TASK GOAL -
Please return the lines of the data that contain "använder".

RECORDS SHOWN -
----
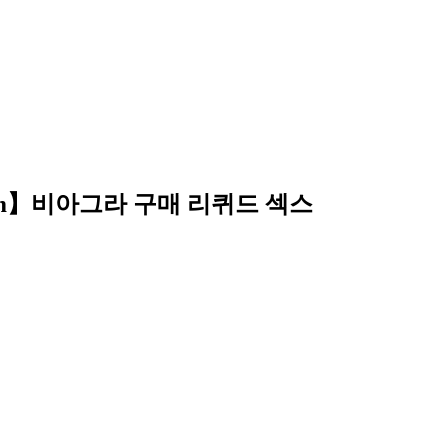
com】비아그라 구매 리퀴드 섹스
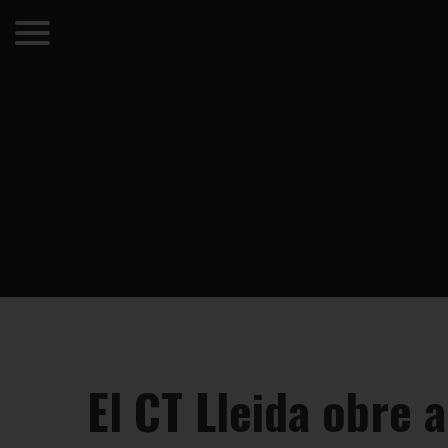
El CT Lleida obre 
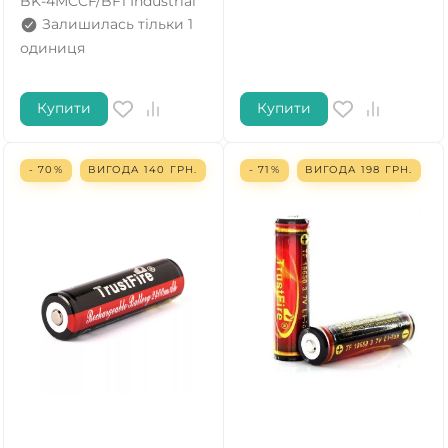
BK-4MCCF/BF1 Industrial
Залишилась тільки 1
одиниця
Купити
Купити
- 70%
ВИГОДА
140
ГРН.
- 71%
ВИГОДА
198
ГРН.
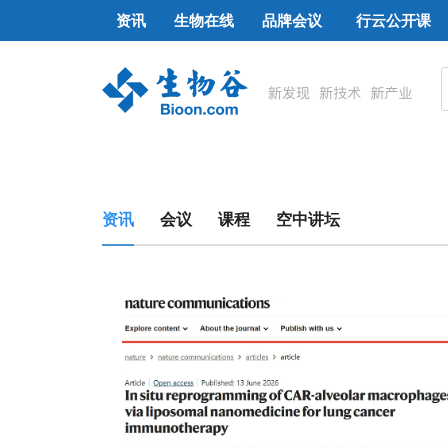
资讯
生物在线
品牌会议
行云公开课
资讯
会议
课程
空中讲坛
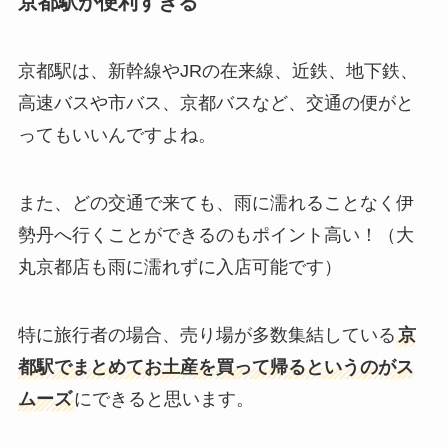
京都駅が便利すぎる
京都駅は、新幹線やJRの在来線、近鉄、地下鉄、
高速バスや市バス、京都バスなど、交通の便がと
ってもいいんですよね。
また、どの交通で来ても、雨に濡れることなく伊
勢丹へ行くことができるのもポイント高い！（大
丸京都店も雨に濡れずに入店可能です）
特に旅行者の場合、売り場が多数集結している
京
都駅でまとめてお土産を買って帰るというのがス
ムーズ
にできると思います。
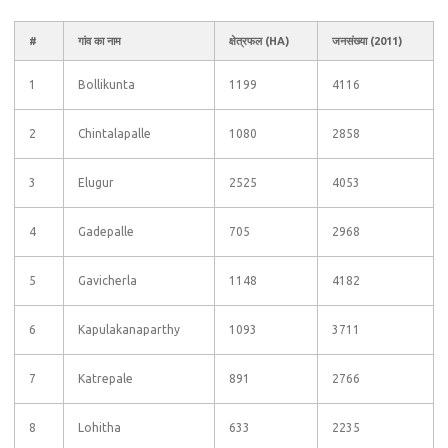
#
गांव का नाम
क्षेत्रफल (HA)
जनसंख्या (2011)
1
Bollikunta
1199
4116
2
Chintalapalle
1080
2858
3
Elugur
2525
4053
4
Gadepalle
705
2968
5
Gavicherla
1148
4182
6
Kapulakanaparthy
1093
3711
7
Katrepale
891
2766
8
Lohitha
633
2235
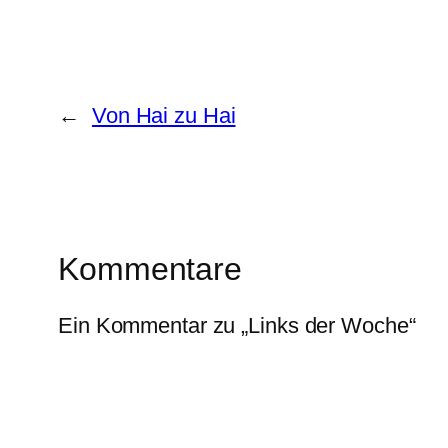
←
Von Hai zu Hai
Kommentare
Ein Kommentar zu „Links der Woche“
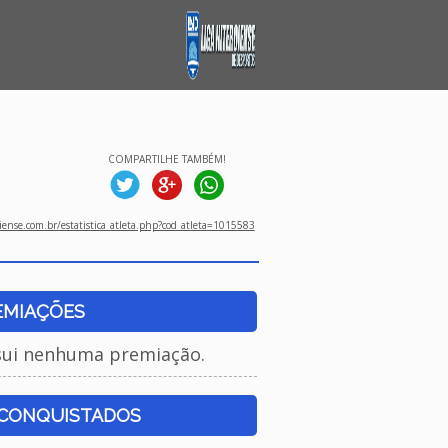
COMPARTILHE TAMBÉM!
ense.com.br/estatistica_atleta.php?cod_atleta=1015583
EMIAÇÕES
sui nenhuma premiação.
 CONQUISTADOS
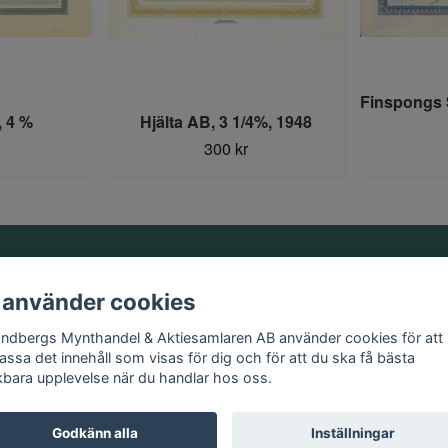
Finspongs 
, 4 %
Hjälta AB, 3 1/4%, 1948
300 kr
Information
 använder cookies
Kontakt
andbergs Mynthandel & Aktiesamlaren AB använder cookies för att
Köpvillkor
assa det innehåll som visas för dig och för att du ska få bästa
kbara upplevelse när du handlar hos oss.
Godkänn alla
Inställningar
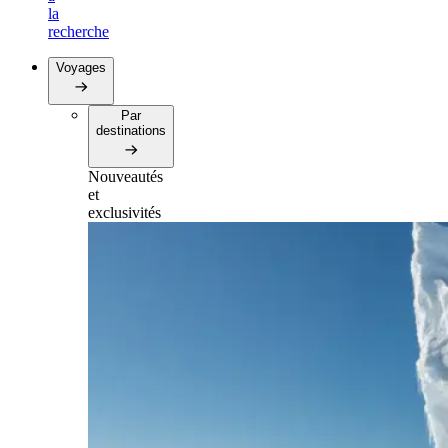
la
recherche
Voyages
Par
destinations
Nouveautés
et
exclusivités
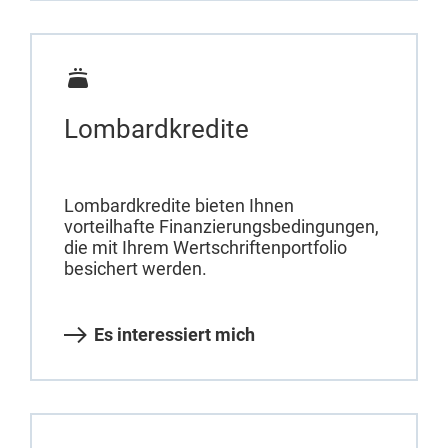
Lombardkredite
Lombardkredite bieten Ihnen
vorteilhafte Finanzierungsbedingungen,
die mit Ihrem Wertschriftenportfolio
besichert werden.
Es interessiert mich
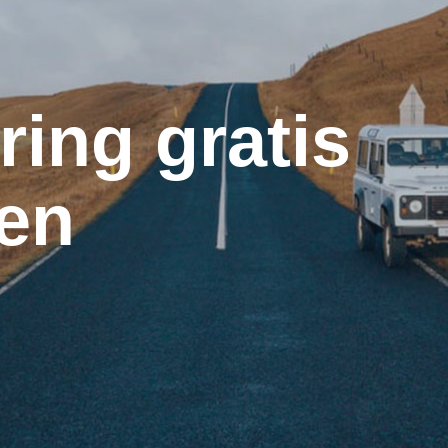
d
ring gratis
en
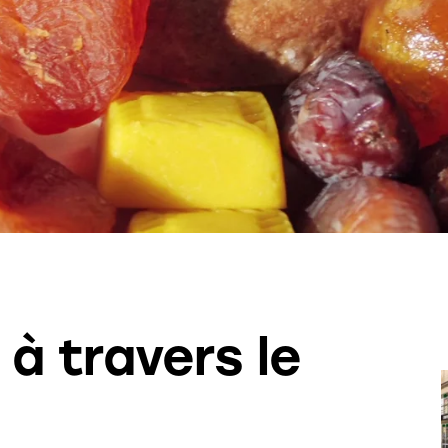
 à travers le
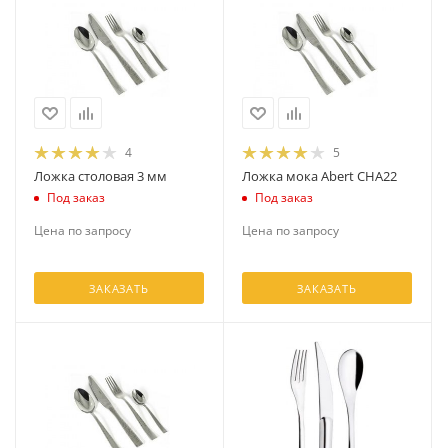
4
5
Ложка столовая 3 мм
Ложка мока Abert CHA22
Под заказ
Под заказ
Цена по запросу
Цена по запросу
ЗАКАЗАТЬ
ЗАКАЗАТЬ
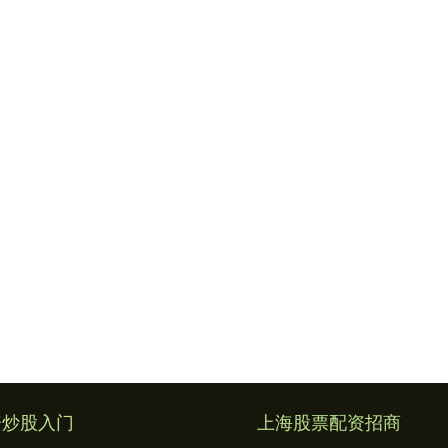
资炒股入门
上海股票配资招商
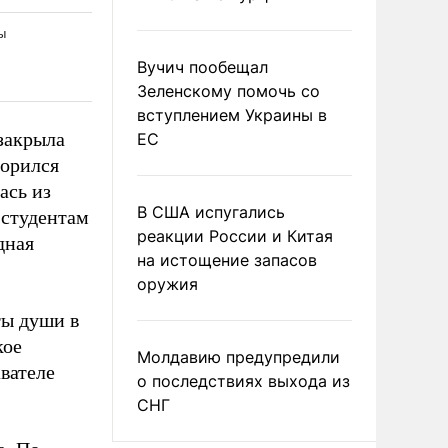
Вучич пообещал
Зеленскому помочь со
вступлением Украины в
 закрыла
ЕС
ворился
ась из
В США испугались
 студентам
реакции России и Китая
дная
на истощение запасов
оружия
ты души в
кое
Молдавию предупредили
вателе
о последствиях выхода из
СНГ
----
RESULT FOR THIS EXERCISE -
 använder cookies
andbergs Mynthandel & Aktiesamlaren AB använder cookies för att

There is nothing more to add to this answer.